Members of the Maharashtra Navnirman Sena (MNS) regional party wearing T-shirts reading "I will break the law" formed a human pyramid 49 feet (15 m) tall in Thane district at a Janmashtami celebration marking the birth of Hindu deity Lord Krishna.
India's Supreme Court on Aug. 17 upheld a lower court's decision banning youths under 18 from participating in the ritual and restricting the height of the human pyramid to 20 feet (6 m).
The pyramids invoke Krishna who, according to tradition, formed human pyramids with friends to break pots of butter or curd hung from the ceilings of houses so that they could steal the contents.
Maharashtra's ruling Bharatiya Janata Party (BJP) said that it would ask the court to reconsider its order.
"Government has taken note of all the feelings. We will once again approach the court but this time we have to respect the court and we have to take people with us," said BJP leader Kirit Somaiya.
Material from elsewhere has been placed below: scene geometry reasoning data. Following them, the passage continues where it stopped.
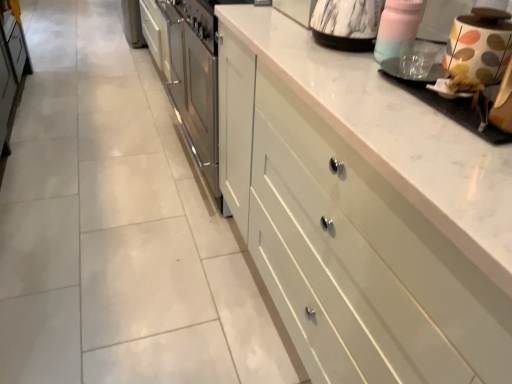 Question: Considering the relative sizes of white glossy coffee machine at upper right and transparent plastic cup at upper right, which is counted as the second appliance, starting from the left, in the image provided, is white glossy coffee machine at upper right shorter than transparent plastic cup at upper right, which is counted as the second appliance, starting from the left,?

Choices:
 (A) yes
 (B) no

Answer: (A)

Question: Is white glossy coffee machine at upper right next to transparent plastic cup at upper right, which appears as the 2th appliance when viewed from the right?

Choices:
 (A) no
 (B) yes

Answer: (B)

Question: From the image's perspective, does white glossy coffee machine at upper right appear higher than transparent plastic cup at upper right, which appears as the 2th appliance when viewed from the right?

Choices:
 (A) no
 (B) yes

Answer: (A)

Question: Is there a large distance between white glossy coffee machine at upper right and transparent plastic cup at upper right, which is counted as the second appliance, starting from the left?

Choices:
 (A) yes
 (B) no

Answer: (B)

Question: Can you confirm if white glossy coffee machine at upper right is taller than transparent plastic cup at upper right, which is counted as the second appliance, starting from the left?

Choices:
 (A) yes
 (B) no

Answer: (B)

Question: From a real-world perspective, is transparent plastic cup at upper right, which is counted as the second appliance, starting from the left, positioned above or below marble-patterned kettle at upper right, acting as the 3th appliance starting from the right?

Choices:
 (A) below
 (B) above

Answer: (A)

Question: Would you say transparent plastic cup at upper right, which appears as the 2th appliance when viewed from the right, is to the left or to the right of marble-patterned kettle at upper right, acting as the 3th appliance starting from the right, in the picture?

Choices:
 (A) right
 (B) left

Answer: (A)

Question: Which is correct: transparent plastic cup at upper right, which appears as the 2th appliance when viewed from the right, is inside marble-patterned kettle at upper right, acting as the 3th appliance starting from the right, or outside of it?

Choices:
 (A) inside
 (B) outside

Answer: (B)

Question: Considering the positions of point (422, 74) and point (316, 11), is point (422, 74) closer or farther from the camera than point (316, 11)?

Choices:
 (A) closer
 (B) farther

Answer: (A)

Question: Would you say white glossy coffee machine at upper right is inside or outside transparent plastic cup at upper right, which is counted as the second appliance, starting from the left?

Choices:
 (A) outside
 (B) inside

Answer: (A)

Question: Is white glossy coffee machine at upper right wider or thinner than transparent plastic cup at upper right, which appears as the 2th appliance when viewed from the right?

Choices:
 (A) thin
 (B) wide

Answer: (B)

Question: Is white glossy coffee machine at upper right taller or shorter than transparent plastic cup at upper right, which appears as the 2th appliance when viewed from the right?

Choices:
 (A) tall
 (B) short

Answer: (B)

Question: From a real-world perspective, is white glossy coffee machine at upper right physically located above or below transparent plastic cup at upper right, which is counted as the second appliance, starting from the left?

Choices:
 (A) below
 (B) above

Answer: (A)

Question: Is point (485, 269) positioned closer to the camera than point (418, 69)?

Choices:
 (A) farther
 (B) closer

Answer: (B)

Question: From a real-world perspective, relative to transparent plastic cup at upper right, which appears as the 2th appliance when viewed from the right, is white painted wood drawers at center vertically above or below?

Choices:
 (A) below
 (B) above

Answer: (A) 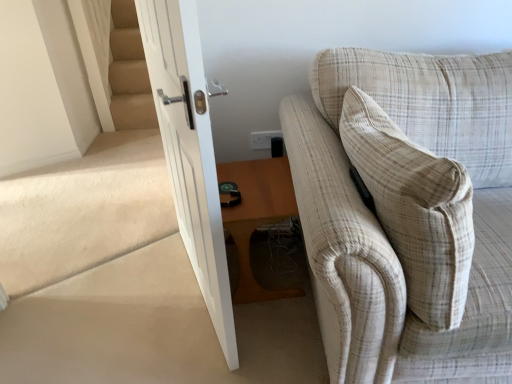 Locate an element on the screen. The height and width of the screenshot is (384, 512). vacant space underneath wooden table at lower center (from a real-world perspective) is located at coordinates (274, 268). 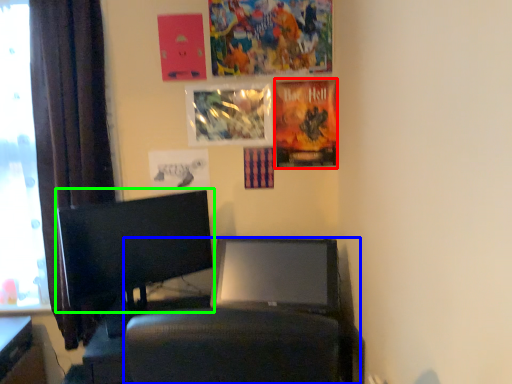 Question: Which object is positioned farthest from poster page (highlighted by a red box)? Select from computer chair (highlighted by a blue box) and computer monitor (highlighted by a green box).

Choices:
 (A) computer chair
 (B) computer monitor

Answer: (B) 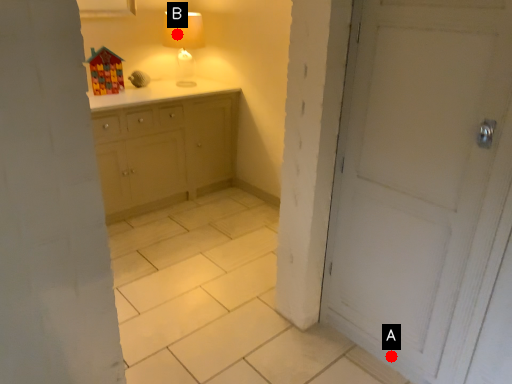 Question: Two points are circled on the image, labeled by A and B beside each circle. Which point is further to the camera?

Choices:
 (A) A is further
 (B) B is further

Answer: (B) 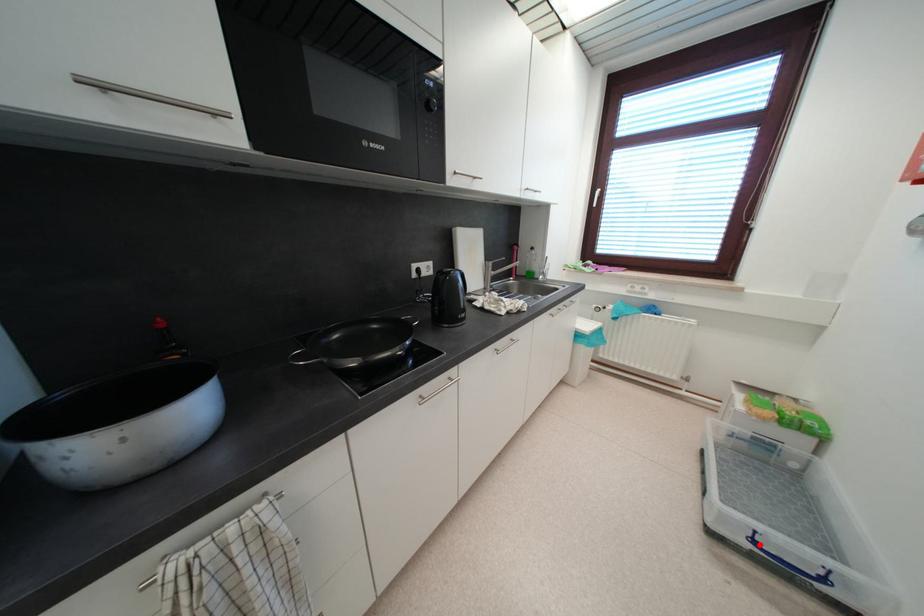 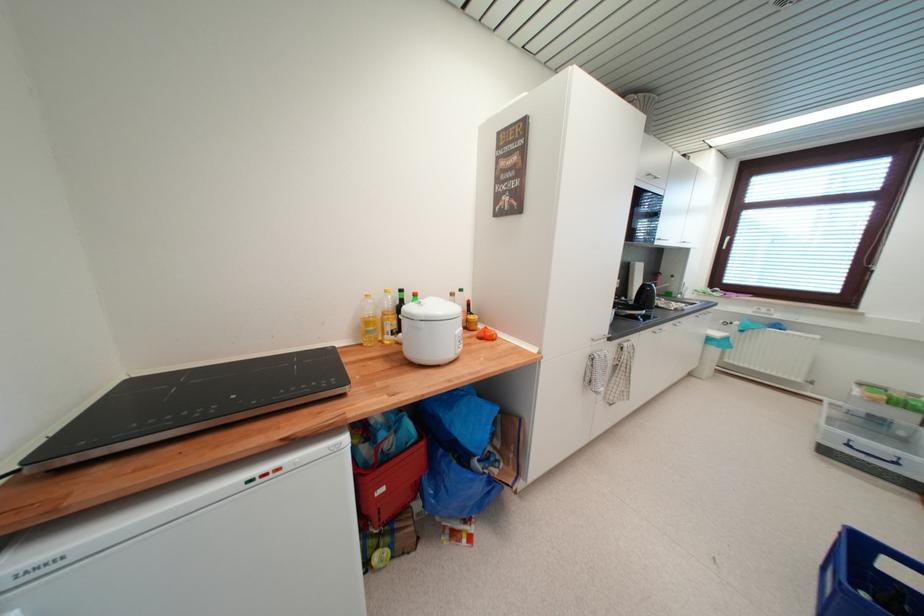 In the second image, find the point that corresponds to the highlighted location in the first image.

(854, 448) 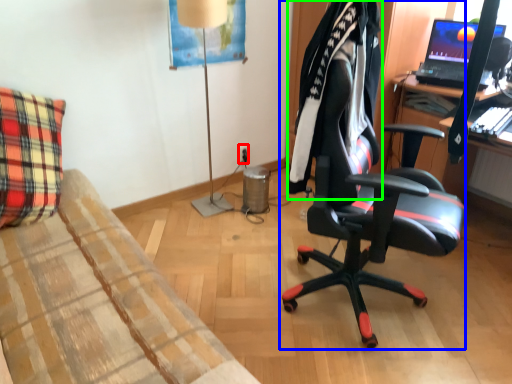 Question: Which is nearer to the power outlet (highlighted by a red box)? chair (highlighted by a blue box) or clothing (highlighted by a green box).

Choices:
 (A) chair
 (B) clothing

Answer: (A) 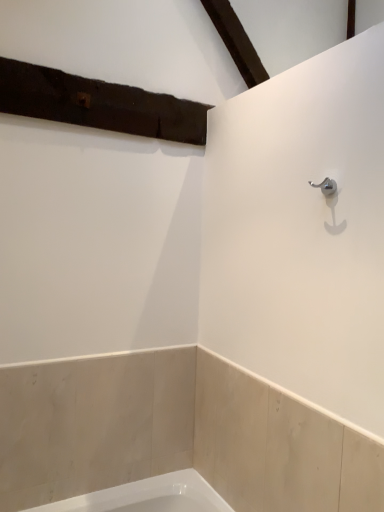 This screenshot has width=384, height=512. What do you see at coordinates (98, 104) in the screenshot?
I see `dark brown wood at upper left` at bounding box center [98, 104].

I want to click on dark brown wood at upper left, so pyautogui.click(x=98, y=104).

You are a GUI agent. You are given a task and a screenshot of the screen. Output one action in this format:
    pyautogui.click(x=<x>, y=<y>)
    Task: Click on the dark brown wood at upper left
    The height and width of the screenshot is (512, 384).
    Given the screenshot: What is the action you would take?
    pyautogui.click(x=98, y=104) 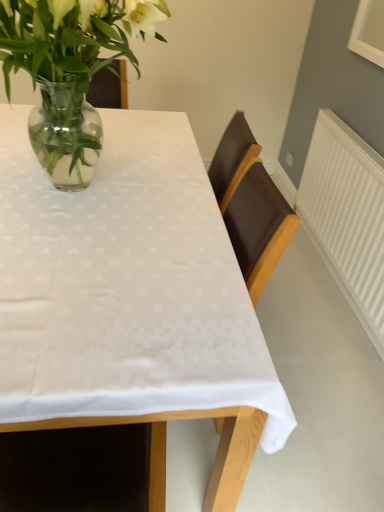 The width and height of the screenshot is (384, 512). Find the location of `white fabric table at center`. white fabric table at center is located at coordinates (131, 301).

Describe the element at coordinates (131, 301) in the screenshot. Image resolution: width=384 pixels, height=512 pixels. I see `white fabric table at center` at that location.

This screenshot has height=512, width=384. What do you see at coordinates (70, 71) in the screenshot?
I see `clear glass vase at upper left` at bounding box center [70, 71].

You are a GUI agent. You are given a task and a screenshot of the screen. Output one action in this format:
    pyautogui.click(x=<x>, y=<y>)
    Task: Click on the clear glass vase at upper left
    
    Given the screenshot: What is the action you would take?
    pyautogui.click(x=70, y=71)

The width and height of the screenshot is (384, 512). In order to click on white fabric table at center in this screenshot , I will do `click(131, 301)`.

Is white fabric table at center to the left or to the right of clear glass vase at upper left in the image?

white fabric table at center is to the left of clear glass vase at upper left.

Considering the positions of objects white fabric table at center and clear glass vase at upper left in the image provided, who is in front, white fabric table at center or clear glass vase at upper left?

white fabric table at center.

Is point (68, 314) in front of point (47, 6)?

Yes, point (68, 314) is in front of point (47, 6).

From the image's perspective, relative to clear glass vase at upper left, is white fabric table at center above or below?

white fabric table at center is below clear glass vase at upper left.

From a real-world perspective, which object stands above the other?

From a 3D spatial view, clear glass vase at upper left is above.

Considering the relative sizes of white fabric table at center and clear glass vase at upper left in the image provided, is white fabric table at center thinner than clear glass vase at upper left?

In fact, white fabric table at center might be wider than clear glass vase at upper left.

Is white fabric table at center shorter than clear glass vase at upper left?

No.

Considering the sizes of white fabric table at center and clear glass vase at upper left in the image, is white fabric table at center bigger or smaller than clear glass vase at upper left?

Considering their sizes, white fabric table at center takes up more space than clear glass vase at upper left.

Is white fabric table at center located outside clear glass vase at upper left?

Yes.

Does white fabric table at center touch clear glass vase at upper left?

No, white fabric table at center is not with clear glass vase at upper left.

Is white fabric table at center turned away from clear glass vase at upper left?

white fabric table at center does not have its back to clear glass vase at upper left.

Can you tell me how much white fabric table at center and clear glass vase at upper left differ in facing direction?

white fabric table at center and clear glass vase at upper left are facing 0.000417 degrees away from each other.

Measure the distance between white fabric table at center and clear glass vase at upper left.

white fabric table at center and clear glass vase at upper left are 14.41 inches apart from each other.

This screenshot has height=512, width=384. I want to click on table below the clear glass vase at upper left (from a real-world perspective), so click(131, 301).

Does clear glass vase at upper left appear on the right side of white fabric table at center?

Yes, clear glass vase at upper left is to the right of white fabric table at center.

Does clear glass vase at upper left come in front of white fabric table at center?

That is False.

Which is closer to the camera, (44, 21) or (100, 327)?

The point (100, 327) is closer.

From the image's perspective, is clear glass vase at upper left located above or below white fabric table at center?

From the image's perspective, clear glass vase at upper left appears above white fabric table at center.

Consider the image. From a real-world perspective, is clear glass vase at upper left above or below white fabric table at center?

clear glass vase at upper left is above white fabric table at center.

Can you confirm if clear glass vase at upper left is thinner than white fabric table at center?

Yes, clear glass vase at upper left is thinner than white fabric table at center.

Which of these two, clear glass vase at upper left or white fabric table at center, stands taller?

With more height is white fabric table at center.

Considering the relative sizes of clear glass vase at upper left and white fabric table at center in the image provided, is clear glass vase at upper left bigger than white fabric table at center?

No, clear glass vase at upper left is not bigger than white fabric table at center.

Is clear glass vase at upper left located outside white fabric table at center?

Yes, clear glass vase at upper left is not within white fabric table at center.

Is clear glass vase at upper left placed right next to white fabric table at center?

No, clear glass vase at upper left is not with white fabric table at center.

Is clear glass vase at upper left turned away from white fabric table at center?

That's not correct — clear glass vase at upper left is not looking away from white fabric table at center.

This screenshot has height=512, width=384. In order to click on table below the clear glass vase at upper left (from the image's perspective) in this screenshot , I will do `click(131, 301)`.

At what (x,y) coordinates should I click in order to perform the action: click on table on the left of the clear glass vase at upper left. Please return your answer as a coordinate pair (x, y). Looking at the image, I should click on (131, 301).

You are a GUI agent. You are given a task and a screenshot of the screen. Output one action in this format:
    pyautogui.click(x=<x>, y=<y>)
    Task: Click on the houseplant above the white fabric table at center (from a real-world perspective)
    The image size is (384, 512).
    Given the screenshot: What is the action you would take?
    pyautogui.click(x=70, y=71) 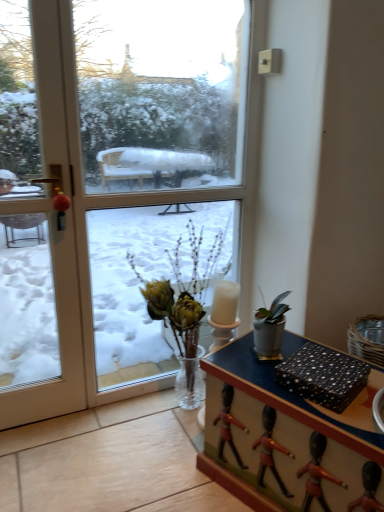 Find the location of a particular element. The width and height of the screenshot is (384, 512). black dotted paper at lower right is located at coordinates (323, 376).

Considering the relative sizes of translucent glass vase at center and wooden desk at center in the image provided, is translucent glass vase at center smaller than wooden desk at center?

Incorrect, translucent glass vase at center is not smaller in size than wooden desk at center.

How many degrees apart are the facing directions of translucent glass vase at center and wooden desk at center?

The facing directions of translucent glass vase at center and wooden desk at center are 65.6 degrees apart.

This screenshot has height=512, width=384. In order to click on desk below the translucent glass vase at center (from a real-world perspective) in this screenshot , I will do `click(283, 441)`.

Can we say translucent glass vase at center lies outside white glossy door at left?

translucent glass vase at center lies outside white glossy door at left's area.

Based on the photo, which object is closer to the camera, translucent glass vase at center or white glossy door at left?

white glossy door at left is closer to the camera.

Which object is positioned more to the right, translucent glass vase at center or white glossy door at left?

translucent glass vase at center.

From a real-world perspective, is translucent glass vase at center physically below white glossy door at left?

Yes.

Considering the positions of point (224, 377) and point (275, 374), is point (224, 377) closer or farther from the camera than point (275, 374)?

Point (224, 377) is farther from the camera than point (275, 374).

Can you confirm if wooden desk at center is positioned to the right of black dotted paper at lower right?

In fact, wooden desk at center is to the left of black dotted paper at lower right.

Is wooden desk at center aimed at white glossy door at left?

No, wooden desk at center is not oriented towards white glossy door at left.

Can you see wooden desk at center touching white glossy door at left?

They are not placed beside each other.

Is white glossy door at left a part of wooden desk at center?

No.

In the scene shown: Is wooden desk at center bigger or smaller than white glossy door at left?

wooden desk at center is bigger than white glossy door at left.

Is translucent glass vase at center located within black dotted paper at lower right?

That's incorrect, translucent glass vase at center is not inside black dotted paper at lower right.

Find the location of a particular element. This screenshot has width=384, height=512. houseplant above the black dotted paper at lower right (from the image's perspective) is located at coordinates (183, 309).

Is black dotted paper at lower right with translucent glass vase at center?

No, black dotted paper at lower right is not beside translucent glass vase at center.

From the image's perspective, is transparent glass window at center below wooden desk at center?

Actually, transparent glass window at center appears above wooden desk at center in the image.

Considering the sizes of objects transparent glass window at center and wooden desk at center in the image provided, who is thinner, transparent glass window at center or wooden desk at center?

With smaller width is transparent glass window at center.

From a real-world perspective, which is physically above, transparent glass window at center or wooden desk at center?

transparent glass window at center, from a real-world perspective.

Is transparent glass window at center not within wooden desk at center?

transparent glass window at center is positioned outside wooden desk at center.

Which object is thinner, wooden desk at center or translucent glass vase at center?

Thinner between the two is translucent glass vase at center.

Does wooden desk at center lie in front of translucent glass vase at center?

Yes, it is.

Where is `desk below the translucent glass vase at center (from the image's perspective)`? The image size is (384, 512). desk below the translucent glass vase at center (from the image's perspective) is located at coordinates (283, 441).

From the image's perspective, which one is positioned higher, wooden desk at center or translucent glass vase at center?

translucent glass vase at center, from the image's perspective.

Locate an element on the screen. This screenshot has height=512, width=384. desk that is on the right side of translucent glass vase at center is located at coordinates (283, 441).

I want to click on door above the translucent glass vase at center (from the image's perspective), so click(39, 311).

Considering their positions, is translucent glass vase at center positioned further to wooden desk at center than transparent glass window at center?

Among the two, transparent glass window at center is located further to wooden desk at center.

Which object lies further to the anchor point wooden desk at center, black dotted paper at lower right or translucent glass vase at center?

translucent glass vase at center.

When comparing their distances from translucent glass vase at center, does white glossy door at left or wooden desk at center seem closer?

wooden desk at center is closer to translucent glass vase at center.

From the image, which object appears to be nearer to translucent glass vase at center, black dotted paper at lower right or white glossy door at left?

black dotted paper at lower right.

From the image, which object appears to be farther from transparent glass window at center, translucent glass vase at center or white glossy door at left?

The object further to transparent glass window at center is translucent glass vase at center.

Looking at the image, which one is located closer to translucent glass vase at center, white glossy door at left or transparent glass window at center?

Among the two, transparent glass window at center is located nearer to translucent glass vase at center.

Considering their positions, is white glossy door at left positioned further to transparent glass window at center than translucent glass vase at center?

Among the two, translucent glass vase at center is located further to transparent glass window at center.

When comparing their distances from black dotted paper at lower right, does white glossy door at left or translucent glass vase at center seem further?

The object further to black dotted paper at lower right is white glossy door at left.

The width and height of the screenshot is (384, 512). I want to click on window situated between white glossy door at left and wooden desk at center from left to right, so click(x=120, y=188).

At what (x,y) coordinates should I click in order to perform the action: click on desk between white glossy door at left and black dotted paper at lower right from left to right. Please return your answer as a coordinate pair (x, y). Image resolution: width=384 pixels, height=512 pixels. Looking at the image, I should click on (283, 441).

Where is `houseplant between transparent glass window at center and wooden desk at center from top to bottom`? houseplant between transparent glass window at center and wooden desk at center from top to bottom is located at coordinates (183, 309).

Where is `houseplant between transparent glass window at center and black dotted paper at lower right from top to bottom`? The width and height of the screenshot is (384, 512). houseplant between transparent glass window at center and black dotted paper at lower right from top to bottom is located at coordinates (183, 309). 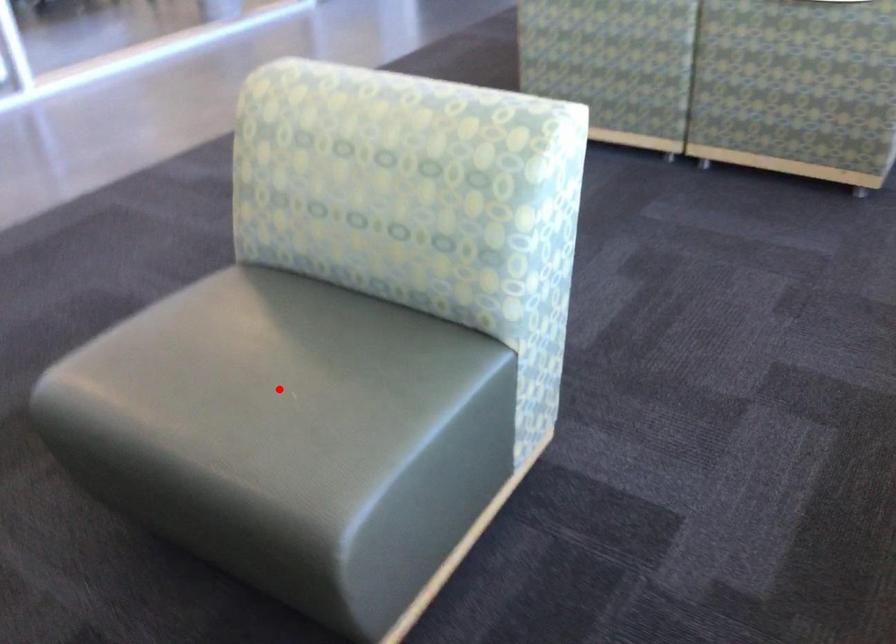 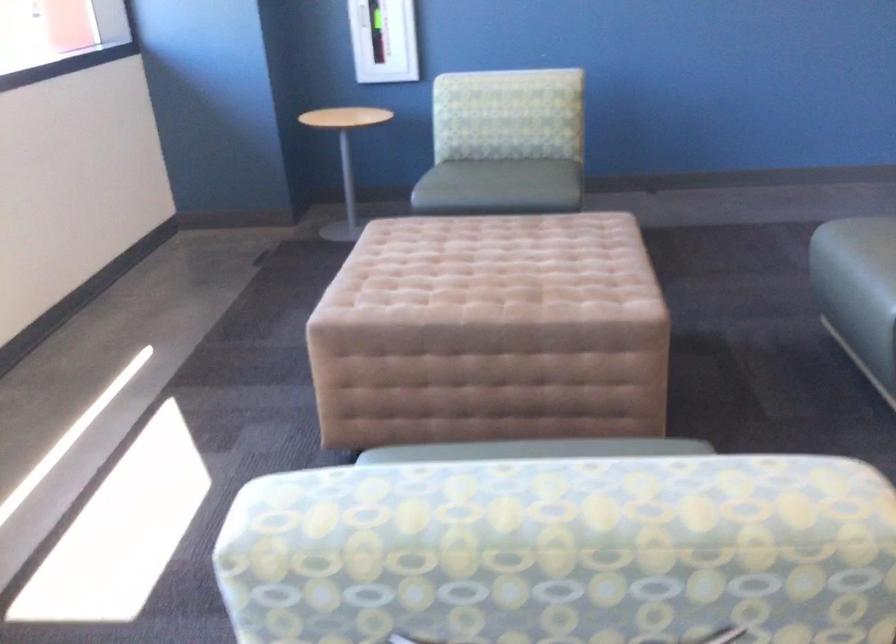 Question: I am providing you with two images of the same scene from different viewpoints. A red point is marked on the first image. At the location where the point appears in image 1, is it still visible in image 2?

Choices:
 (A) Yes
 (B) No

Answer: (B) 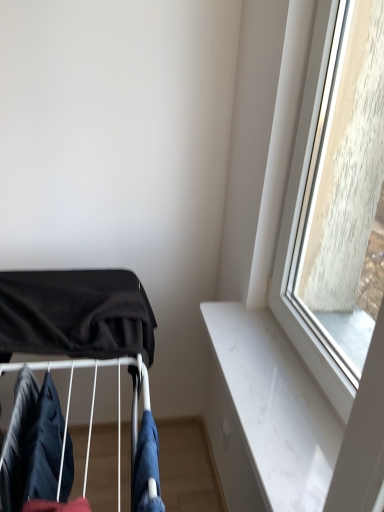 Question: Does denim fabric at lower center, which is the 1th clothing from right to left, have a lesser height compared to dark blue fabric at lower left, arranged as the 2th clothing when viewed from the right?

Choices:
 (A) yes
 (B) no

Answer: (A)

Question: Can you confirm if denim fabric at lower center, the third clothing when ordered from left to right, is taller than dark blue fabric at lower left, arranged as the 2th clothing when viewed from the right?

Choices:
 (A) yes
 (B) no

Answer: (B)

Question: Is denim fabric at lower center, the third clothing when ordered from left to right, to the right of dark blue fabric at lower left, the 2th clothing positioned from the left, from the viewer's perspective?

Choices:
 (A) yes
 (B) no

Answer: (A)

Question: From the image's perspective, does denim fabric at lower center, the third clothing when ordered from left to right, appear lower than dark blue fabric at lower left, arranged as the 2th clothing when viewed from the right?

Choices:
 (A) yes
 (B) no

Answer: (A)

Question: Is denim fabric at lower center, the third clothing when ordered from left to right, smaller than dark blue fabric at lower left, the 2th clothing positioned from the left?

Choices:
 (A) yes
 (B) no

Answer: (A)

Question: From the image's perspective, relative to black fabric baby carriage at left, is dark blue fabric at lower left, positioned as the 3th clothing in right-to-left order, above or below?

Choices:
 (A) below
 (B) above

Answer: (A)

Question: In the image, is dark blue fabric at lower left, positioned as the 3th clothing in right-to-left order, positioned in front of or behind black fabric baby carriage at left?

Choices:
 (A) front
 (B) behind

Answer: (A)

Question: From their relative heights in the image, would you say dark blue fabric at lower left, the 1th clothing in the left-to-right sequence, is taller or shorter than black fabric baby carriage at left?

Choices:
 (A) short
 (B) tall

Answer: (A)

Question: In terms of size, does dark blue fabric at lower left, positioned as the 3th clothing in right-to-left order, appear bigger or smaller than black fabric baby carriage at left?

Choices:
 (A) big
 (B) small

Answer: (B)

Question: From a real-world perspective, is dark blue fabric at lower left, the 2th clothing positioned from the left, positioned above or below black fabric baby carriage at left?

Choices:
 (A) above
 (B) below

Answer: (B)

Question: Considering the positions of dark blue fabric at lower left, the 2th clothing positioned from the left, and black fabric baby carriage at left in the image, is dark blue fabric at lower left, the 2th clothing positioned from the left, wider or thinner than black fabric baby carriage at left?

Choices:
 (A) wide
 (B) thin

Answer: (B)

Question: Is point (57, 471) closer or farther from the camera than point (8, 343)?

Choices:
 (A) farther
 (B) closer

Answer: (B)

Question: Is dark blue fabric at lower left, the 2th clothing positioned from the left, in front of or behind black fabric baby carriage at left in the image?

Choices:
 (A) front
 (B) behind

Answer: (A)

Question: From the image's perspective, is black fabric baby carriage at left positioned above or below dark blue fabric at lower left, positioned as the 3th clothing in right-to-left order?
In Mumbai, Krishna devotees lay on the ground in a human chain to protest the court order. Another group used a ladder to reach a curd pot and raised black flags in a show of protest.
Hundreds of people are injured every year while forming human pyramids as competition builds up to see which group can make the highest pyramid. Children are used to climb to the top levels without any safety harnesses.